Monday, April 14, 2008

Krohm

The Haunting Presence
Moribund Cult Records


The peculiar, and yet very satisfying trend of American black metal solo projects continues with Seattle's Krohm. Taking cues from the almighty Xasthur in terms of adding doses of space rock and not-give-a-fuck baroque melancholy to his music - although more straightforward than Xasthur, but then it's hard to plumb those depths of despair and innovation simultaneously. And "The Haunting Presence" is so much more extravagant and precisely structured - we're talking apples to orchestrated oranges in many ways.

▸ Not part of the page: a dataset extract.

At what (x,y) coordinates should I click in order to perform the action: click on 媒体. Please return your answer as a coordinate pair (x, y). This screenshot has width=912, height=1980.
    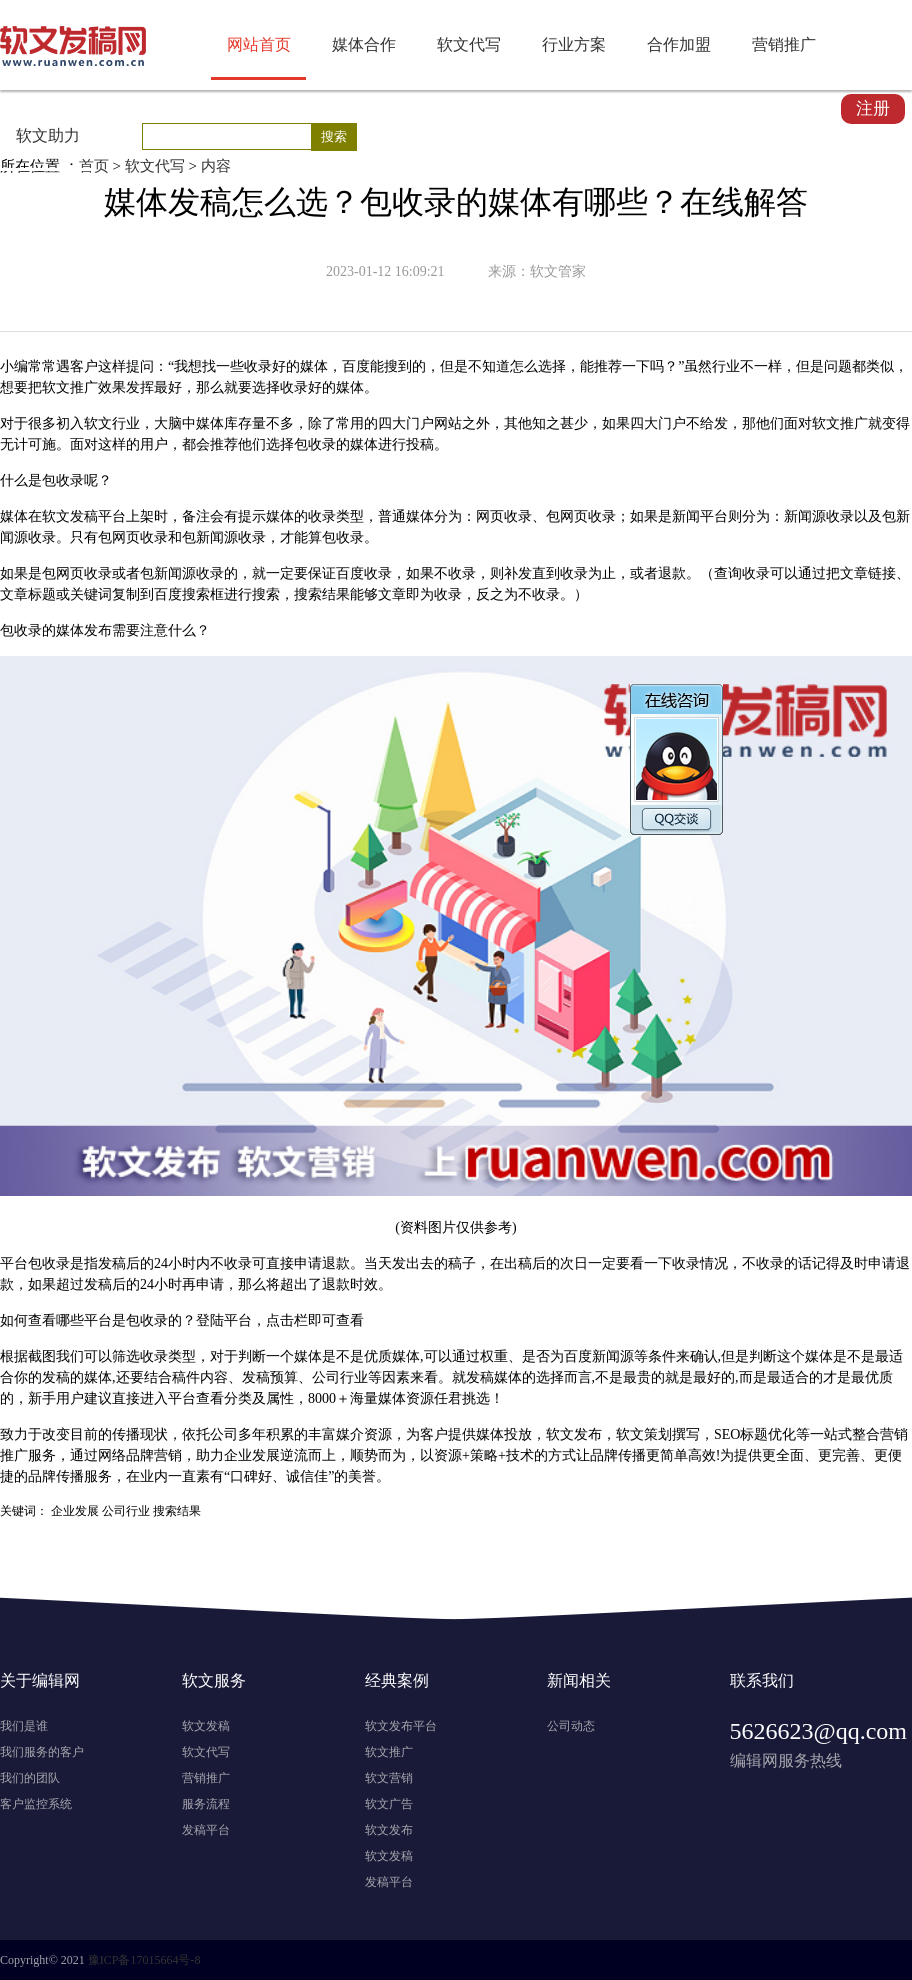
    Looking at the image, I should click on (314, 366).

In terms of the sonic lushness, Krohm is definitely more Celtic Frost than Hellhammer - though the feral autodestruct urge is there in spades, it's balanced by Numinas' seeming fascination with orchestrral sound and the malevolence of drone. Towards the end of "Bleak Shores" the very fabric of the song seems to warp and melt, as if exposed to a great heat. "Lifeless Serenade" owes as much to early Ride as it does to Mayhem in terms of immovable waves of architectural guitar harshness - the vocals though, ah there is the sickness, echoing down musty corridors, an unforgiving inhuman rasp. "I Respiri Delle Ombre" is a galloping war march with an underlying bed of melancholy synth, while the guitars are carefully layered and ringing and effecting like classic shoegazing fodder, just sped up to the nth degree, and to hear that merged with harsh Darkthrone-esque vocal violence.

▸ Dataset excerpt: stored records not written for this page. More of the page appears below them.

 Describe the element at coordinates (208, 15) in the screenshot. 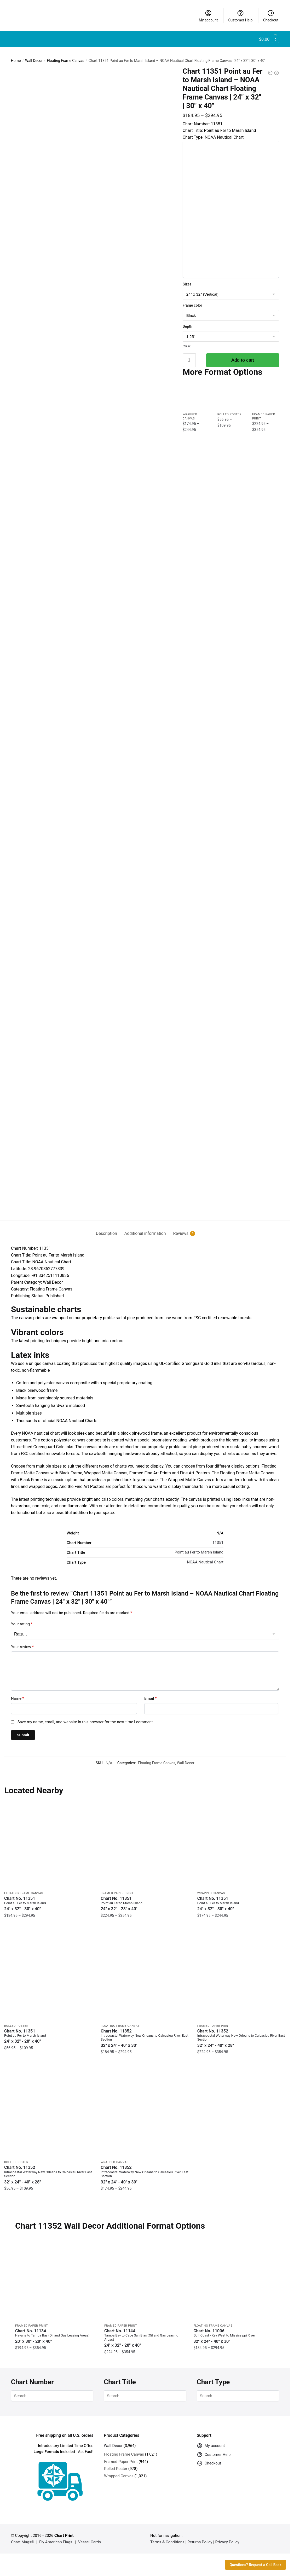

I see `My account` at that location.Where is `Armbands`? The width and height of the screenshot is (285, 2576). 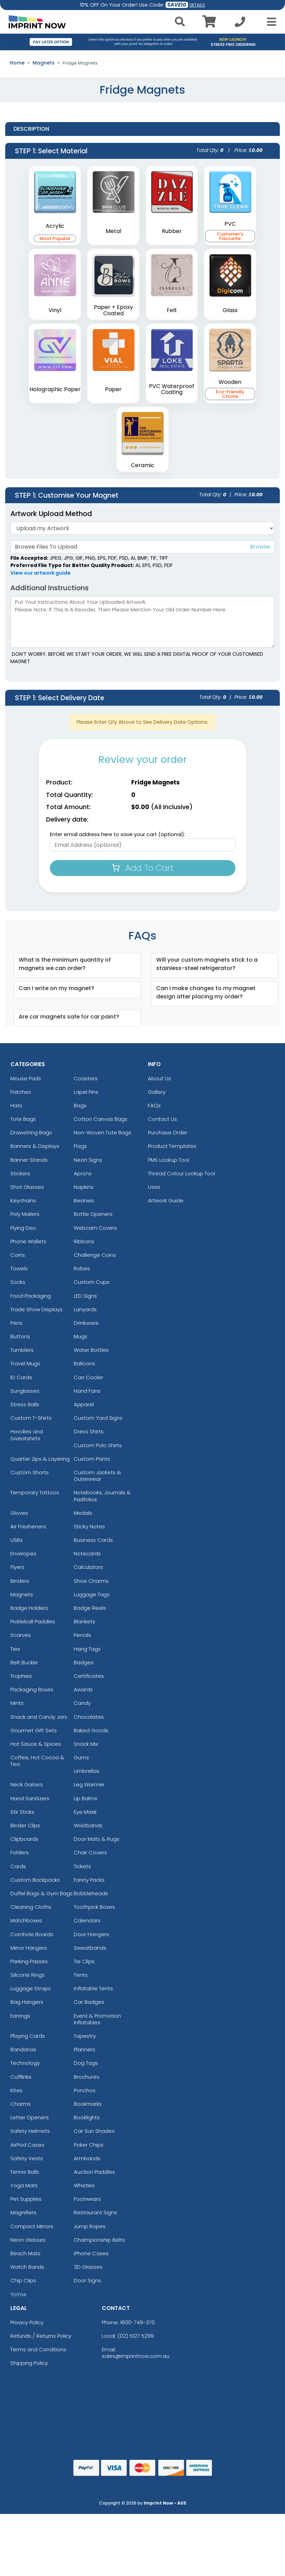
Armbands is located at coordinates (87, 2158).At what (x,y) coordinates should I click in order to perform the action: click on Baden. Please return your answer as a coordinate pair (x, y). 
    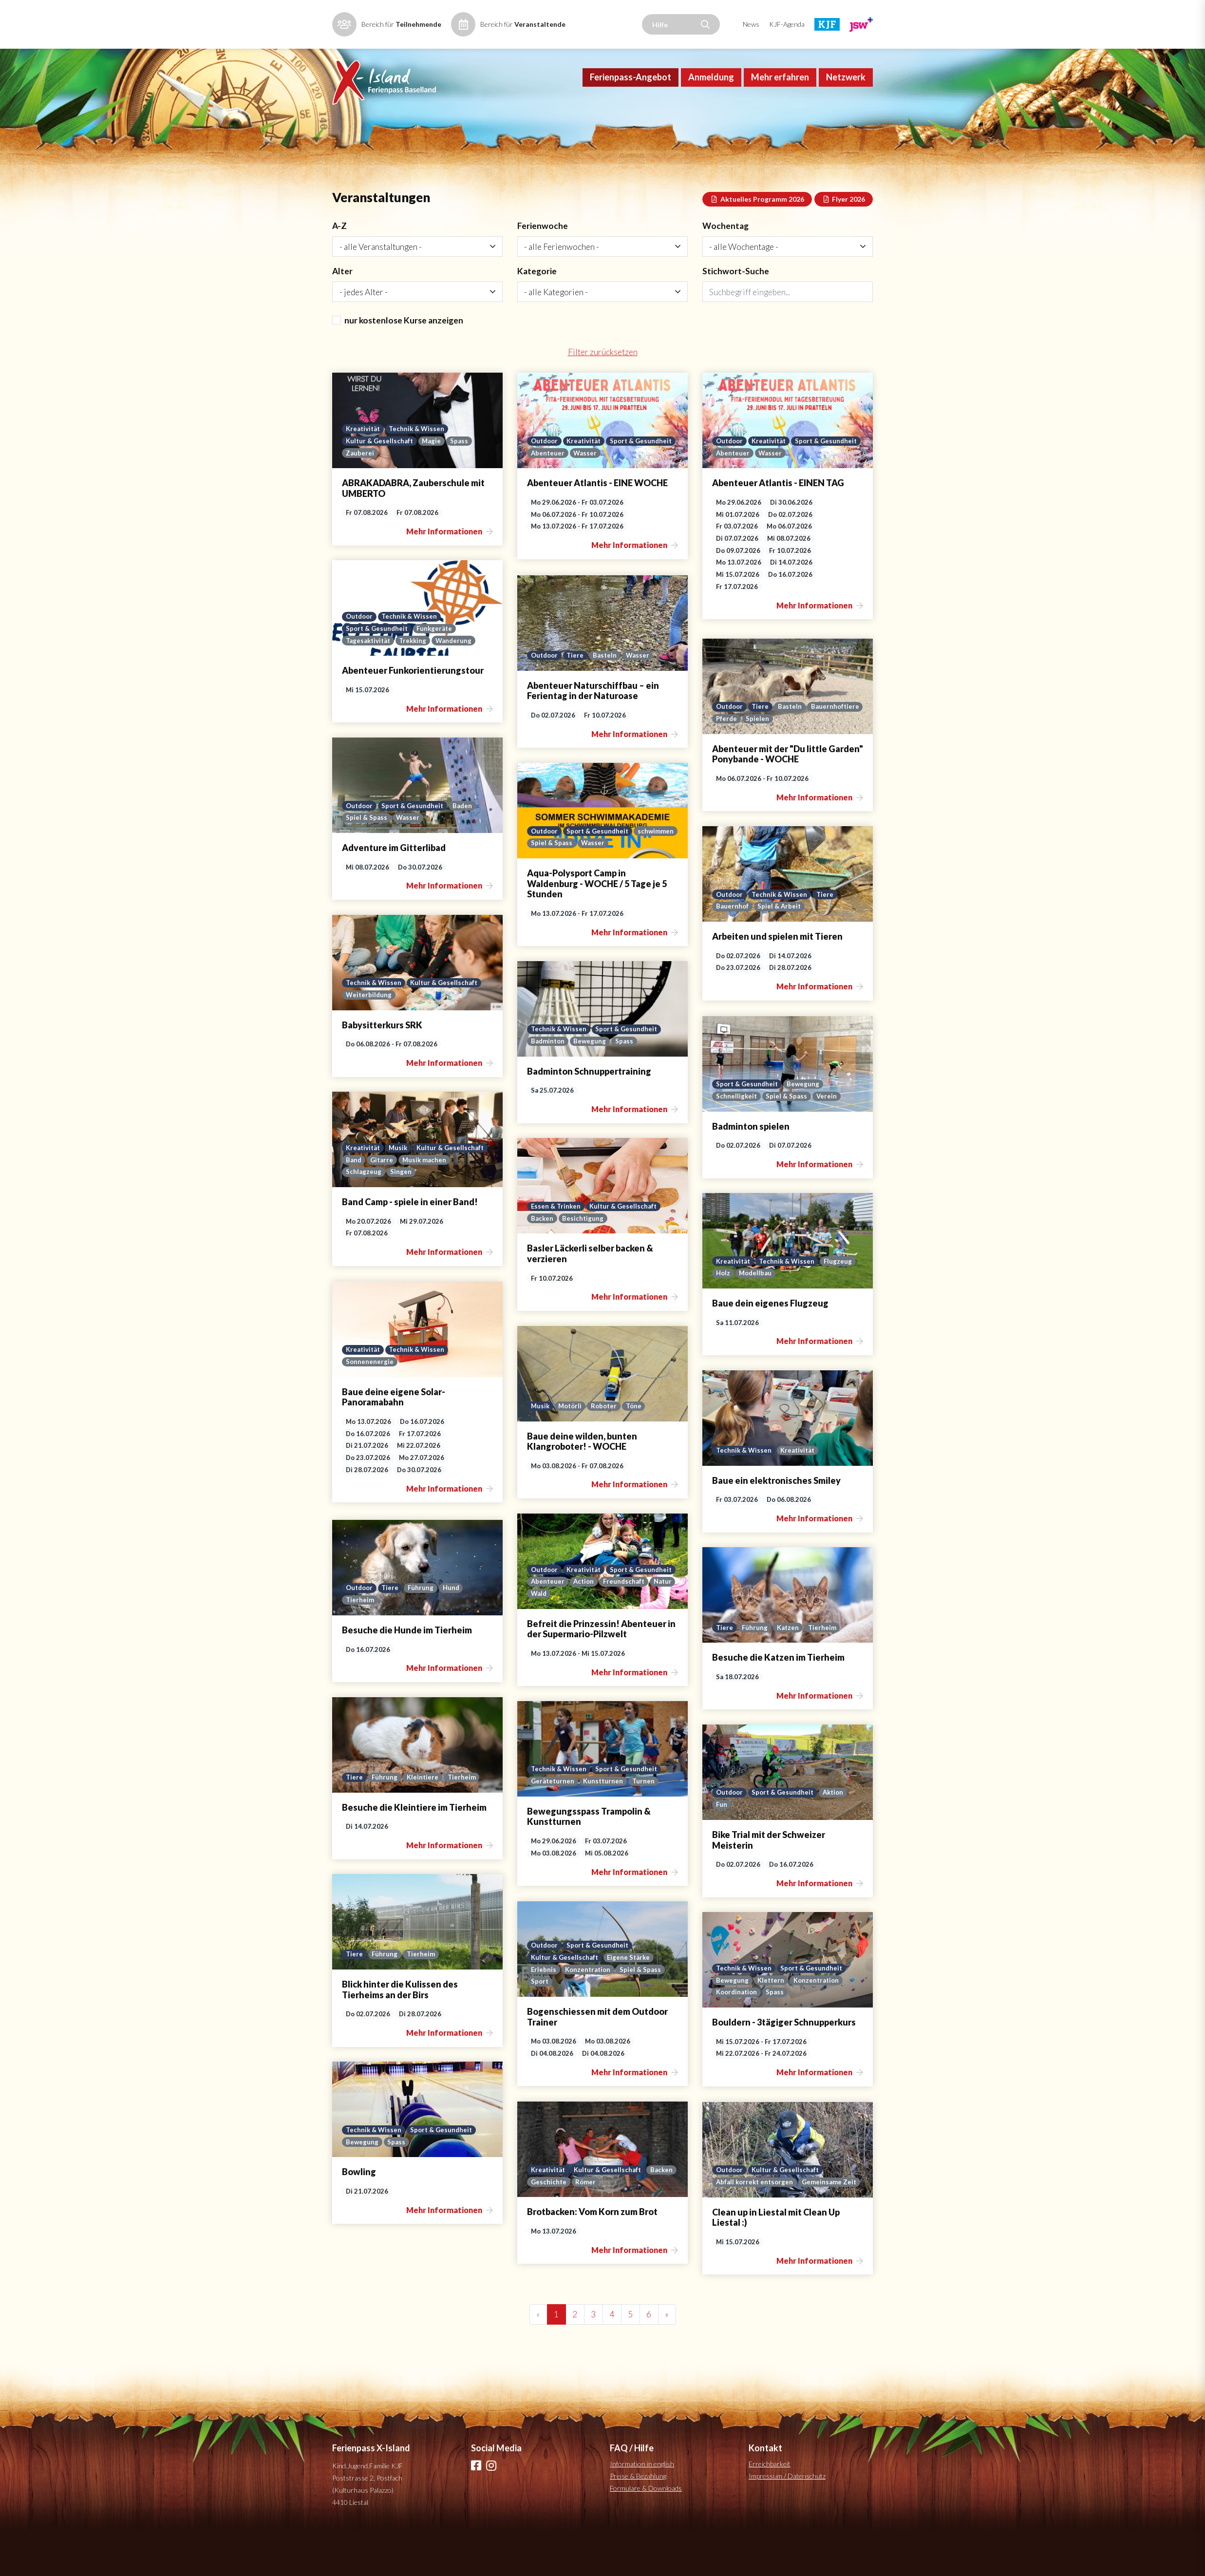
    Looking at the image, I should click on (467, 849).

"Relic" feels like a windstorm of spears like early Mayhemor Marduk - a steady low end tattoo guides and marshals along swails of distortion and black noise. Ditto the intentional throwback riffery of "Memories of the Flesh" - opaque slabs of meathook sharp riffs with almost ridiculously blurred percussion taking a backseat to multitracked incantations and rumbling Casio fugues. "Syndrome" ties up the album with bell-like chimes portending a far darker fate than even the razored guitar could - the lyrics are deilvered with far less affectation but far more manic eyes, like a mad monk - and then upshifts into a minimal, lo-fi thrashy run over which slowly descends an intricate lattice of ruined lead guitar before the track degrades back into its trace elements, muffled chimes and uncomfortable silences.

This is music that worships the depths but somehow strives ever upward for a total ecstatic transcendence. Do you fucking get that in Christian rock or contemporary gospel? No, you get all these cringeworthy Jesus-is-my-boyfriend mash notes. Let us prey.